▸ **ASSIGNMENT**: If a line in the data holds "yang", copy that line out in full.

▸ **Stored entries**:
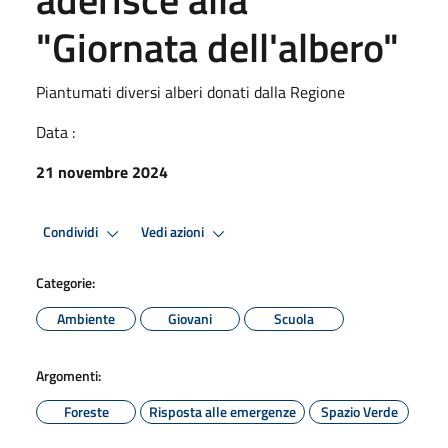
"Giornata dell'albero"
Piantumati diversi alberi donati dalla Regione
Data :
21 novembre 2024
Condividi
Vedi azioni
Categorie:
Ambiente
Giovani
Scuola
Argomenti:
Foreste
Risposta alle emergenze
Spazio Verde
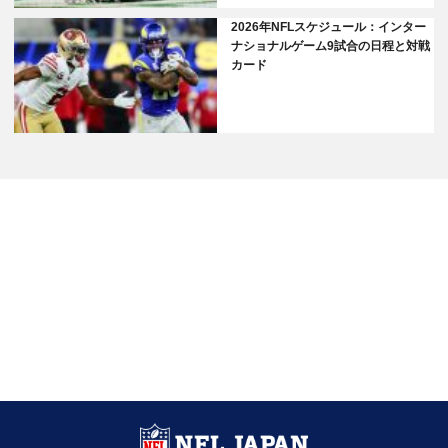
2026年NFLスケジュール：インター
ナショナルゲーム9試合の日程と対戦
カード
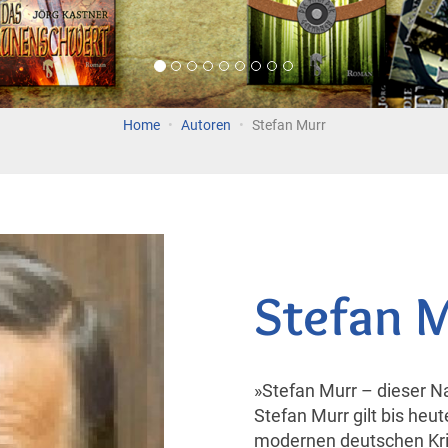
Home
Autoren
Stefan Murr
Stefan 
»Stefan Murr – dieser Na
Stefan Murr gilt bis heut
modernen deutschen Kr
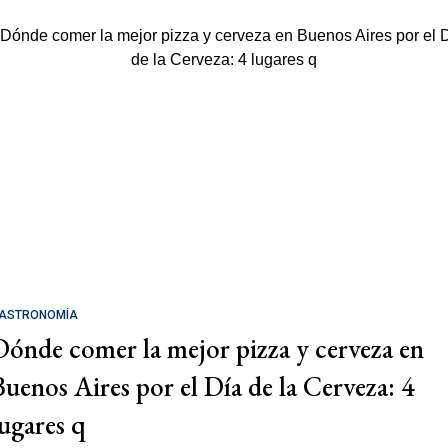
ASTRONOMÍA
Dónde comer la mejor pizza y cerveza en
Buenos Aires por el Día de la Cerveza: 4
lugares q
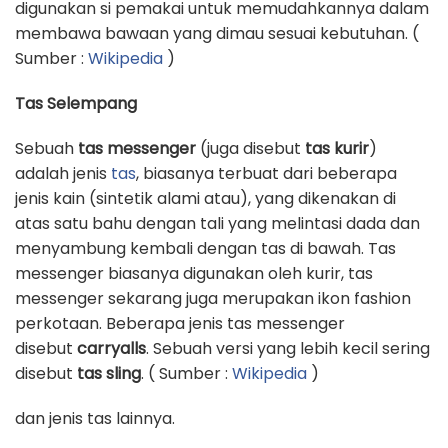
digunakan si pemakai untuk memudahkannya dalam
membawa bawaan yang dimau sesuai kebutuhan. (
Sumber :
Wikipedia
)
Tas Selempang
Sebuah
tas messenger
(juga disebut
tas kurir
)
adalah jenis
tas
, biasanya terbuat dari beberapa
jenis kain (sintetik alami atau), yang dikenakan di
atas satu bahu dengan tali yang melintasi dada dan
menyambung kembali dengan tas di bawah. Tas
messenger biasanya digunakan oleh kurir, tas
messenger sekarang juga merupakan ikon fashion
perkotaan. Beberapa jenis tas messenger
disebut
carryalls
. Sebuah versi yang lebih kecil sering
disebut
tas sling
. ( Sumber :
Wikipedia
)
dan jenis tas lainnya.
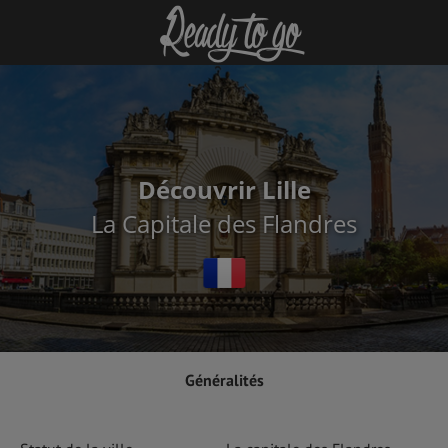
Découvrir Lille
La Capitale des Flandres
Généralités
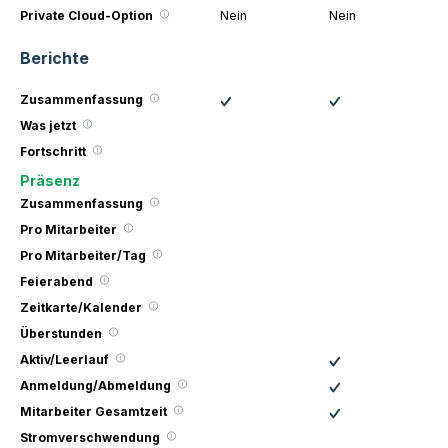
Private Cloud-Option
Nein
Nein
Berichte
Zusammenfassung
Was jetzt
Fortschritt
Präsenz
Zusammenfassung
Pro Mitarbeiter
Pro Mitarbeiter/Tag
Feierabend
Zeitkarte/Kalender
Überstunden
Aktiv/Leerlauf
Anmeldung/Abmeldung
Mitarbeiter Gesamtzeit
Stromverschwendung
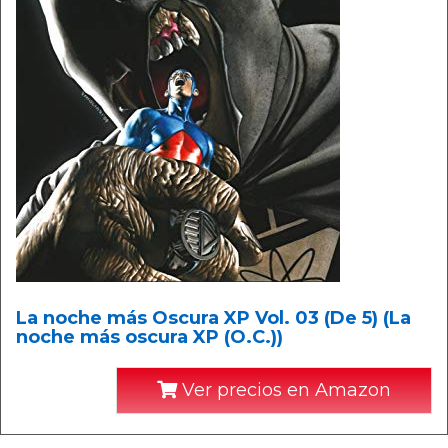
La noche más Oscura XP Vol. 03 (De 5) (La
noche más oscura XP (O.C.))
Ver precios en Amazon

▸ **PROBLEM SOLUTION**:
membawa bawaan yang dimau sesuai kebutuhan. (
jenis kain (sintetik alami atau), yang dikenakan di
atas satu bahu dengan tali yang melintasi dada dan
. Sebuah versi yang lebih kecil sering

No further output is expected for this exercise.